Governor Cuomo releases his state budget proposal next Tuesday, and many will be watching to see what it contains and how the numbers will add up.
The governor is expected to detail a more than $2 billion dollar tax cut plan that includes business tax reductions and a multi stepped plan to freeze property taxes for two years. Cuomo will also reveal how much money he wants to spend on education. He’s said he’ll recommend an increase in school aid, by perhaps as much as 5% over last year. But he’s promised to not raise overall spending in the state budget above 2%.
EJ McMahon, with the fiscally conservative think tank The Empire Center, says to make things even more challenging, the governor’s budget office has said the state still faces a structural $1.7 billion dollar deficit. McMahon says he’ll be looking to see how it all adds up.
“What would he cut in order to hold spending growth to 2%?” McMahon asks.

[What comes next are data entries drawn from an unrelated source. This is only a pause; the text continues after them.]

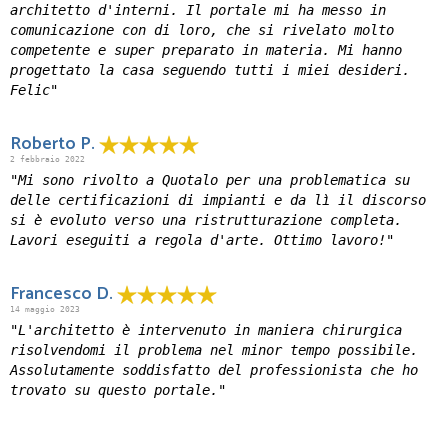
architetto d'interni. Il portale mi ha messo in
comunicazione con di loro, che si rivelato molto
competente e super preparato in materia. Mi hanno
progettato la casa seguendo tutti i miei desideri.
Felic"
Roberto P.
2 febbraio 2022
"Mi sono rivolto a Quotalo per una problematica su
delle certificazioni di impianti e da lì il discorso
si è evoluto verso una ristrutturazione completa.
Lavori eseguiti a regola d'arte. Ottimo lavoro!"
Francesco D.
14 maggio 2023
"L'architetto è intervenuto in maniera chirurgica
risolvendomi il problema nel minor tempo possibile.
Assolutamente soddisfatto del professionista che ho
trovato su questo portale."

But Governor Cuomo has said he doesn’t plan on cutting anything. He believes he can finance it all by holding the growth of spending to zero in other parts of the budget. McMahon points out that the state workforce, under terms of its contracts, will get raises this year and next for the first time in several years. Cuomo promised in exchange that there would be no lay offs, so any savings would have to come from attrition.
McMahon says this year’s budget is financed in part by a one billion dollar raid from the state insurance fund. He says expect another one shot revenue source, to materialize.
McMahon predicts Cuomo will have difficulty hitting his spending targets “if you don’t have some sort of marvelous infusion of new funds from the outside”.
McMahon says he also wants to see details of the Governor’s plan to freeze property taxes. Cuomo laid out a broad plan early in January to subsidize local governments and schools who freeze taxes, as long as they consolidate services in the second year of the plan. McMahon says some of the plan, as outlined “doesn’t make sense”.
Ron Deutsch, with the progressive leaning group New Yorkers for Fiscal Fairness, also wants to know more about the governor’s tax cut plans. Deutsch says he’d like to see the governor address income equality and poverty in his budget. He says those issues were absent from the State of the State, where Cuomo also proposed an estate tax cut that Deutsch says would benefit New York’s 200 richest families.
“The hope would be that the governor gets in line with some other national progressive leaders,” said Deutsch. “Like President Obama, Mayor deBlasio and even the Pope, who are all talking about income inequality, and addressing poverty, hunger and homelessness.”
The governor may not have to take on the Pope, but he may in his budget try to resolve a potential dispute with newly elected New York City Mayor Bill deBlasio over how to fund universal access to pre kindergarten. Mayor deBlasio would like to impose an income tax surcharge on the wealthiest New Yorkers, then earmark the money for the pre K programs. Cuomo has said he does not want to raise taxes in 2014, a year when the governor is up for re election. Cuomo did say in his State of the State speech, though that he shares the mayor’s ultimate goal.
“It’s time for New York State to have universal full day pre K statewide,” Cuomo said on January 8th.
The governor will also need to lay out exactly what would be included in his proposed $2B education bond act.
Meanwhile, 30 government reform groups wrote a letter to Cuomo, asking the governor to make good on his call for public campaign financing, and for an independent agency to enforce regulations by putting money for those plans in the budget.
“There’s really no way to move forward on enforcement or on public funding without funding to begin those programs,” said Karen Scharff with Citizen Action. “Even if they are going to take effect in future election cycles.”
She says if public campaign financing is to be partially funded by a taxpayer check off, for instance, it would need to be part of the budget now. Then, the check off option could appear on 2015 tax forms and fund the 2016 statewide election cycle.